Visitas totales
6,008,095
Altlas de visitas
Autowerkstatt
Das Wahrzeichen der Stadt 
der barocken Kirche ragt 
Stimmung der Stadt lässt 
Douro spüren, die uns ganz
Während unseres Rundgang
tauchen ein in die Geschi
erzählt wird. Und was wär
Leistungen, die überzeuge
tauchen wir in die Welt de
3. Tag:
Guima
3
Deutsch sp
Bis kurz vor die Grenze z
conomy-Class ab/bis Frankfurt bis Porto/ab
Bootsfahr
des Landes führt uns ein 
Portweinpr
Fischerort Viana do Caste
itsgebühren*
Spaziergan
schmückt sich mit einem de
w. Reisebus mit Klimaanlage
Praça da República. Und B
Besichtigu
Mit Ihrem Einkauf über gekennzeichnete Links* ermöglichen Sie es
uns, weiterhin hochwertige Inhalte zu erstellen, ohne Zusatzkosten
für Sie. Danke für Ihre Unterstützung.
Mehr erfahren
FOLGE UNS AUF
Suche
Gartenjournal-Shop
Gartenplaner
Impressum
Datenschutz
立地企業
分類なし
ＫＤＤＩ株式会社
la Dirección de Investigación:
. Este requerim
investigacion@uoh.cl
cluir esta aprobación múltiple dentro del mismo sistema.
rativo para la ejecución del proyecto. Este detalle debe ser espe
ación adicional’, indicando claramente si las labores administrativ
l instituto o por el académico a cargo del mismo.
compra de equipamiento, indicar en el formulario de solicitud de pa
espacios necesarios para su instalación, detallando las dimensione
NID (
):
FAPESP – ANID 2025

+===+

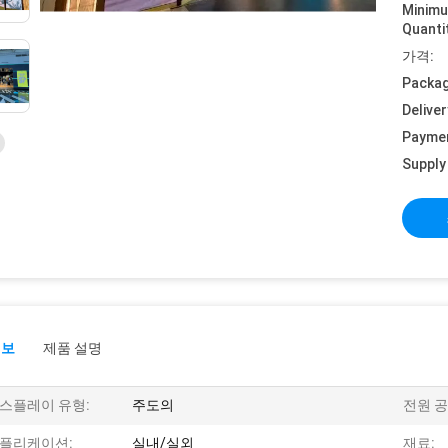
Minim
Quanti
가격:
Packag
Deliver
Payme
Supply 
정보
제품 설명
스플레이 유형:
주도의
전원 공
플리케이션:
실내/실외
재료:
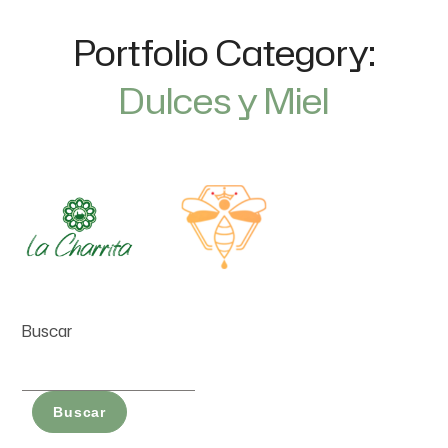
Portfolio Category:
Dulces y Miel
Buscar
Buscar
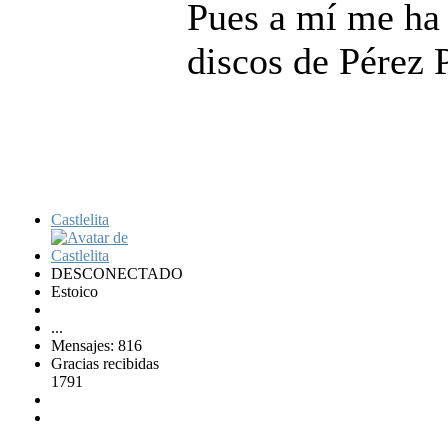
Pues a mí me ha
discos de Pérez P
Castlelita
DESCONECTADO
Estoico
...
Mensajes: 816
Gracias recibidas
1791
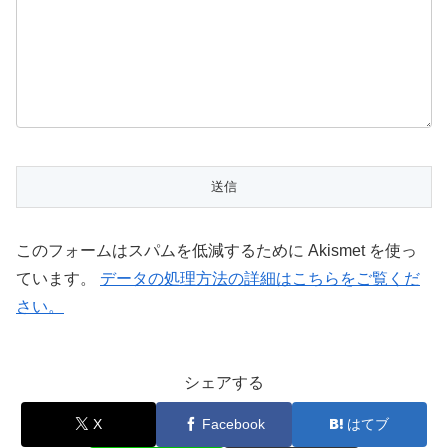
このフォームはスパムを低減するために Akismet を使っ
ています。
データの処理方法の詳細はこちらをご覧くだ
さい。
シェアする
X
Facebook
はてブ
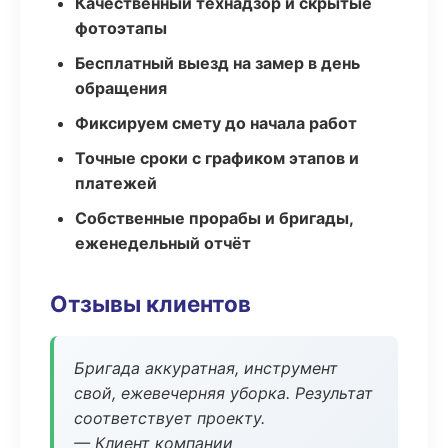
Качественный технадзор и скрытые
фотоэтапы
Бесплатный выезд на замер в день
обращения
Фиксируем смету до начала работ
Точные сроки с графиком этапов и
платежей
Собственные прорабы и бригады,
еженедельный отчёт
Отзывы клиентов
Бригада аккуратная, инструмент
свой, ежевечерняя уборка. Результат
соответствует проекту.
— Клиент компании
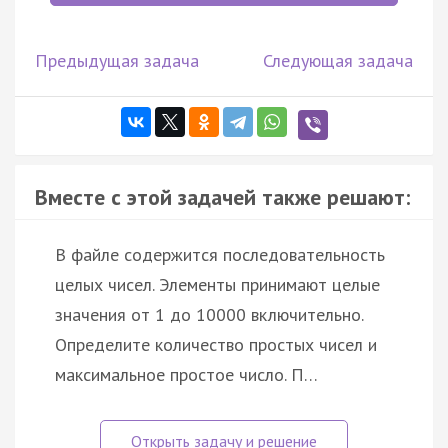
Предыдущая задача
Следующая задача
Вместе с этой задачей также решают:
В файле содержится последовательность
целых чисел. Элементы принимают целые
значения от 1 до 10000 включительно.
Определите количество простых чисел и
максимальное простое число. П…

+===+

ASSIGNED TASK: Copy every line of the data where "para" is found.

WORKED SOLUTION:
rativo para la ejecución del proyecto. Este detalle debe ser espe
espacios necesarios para su instalación, detallando las dimensione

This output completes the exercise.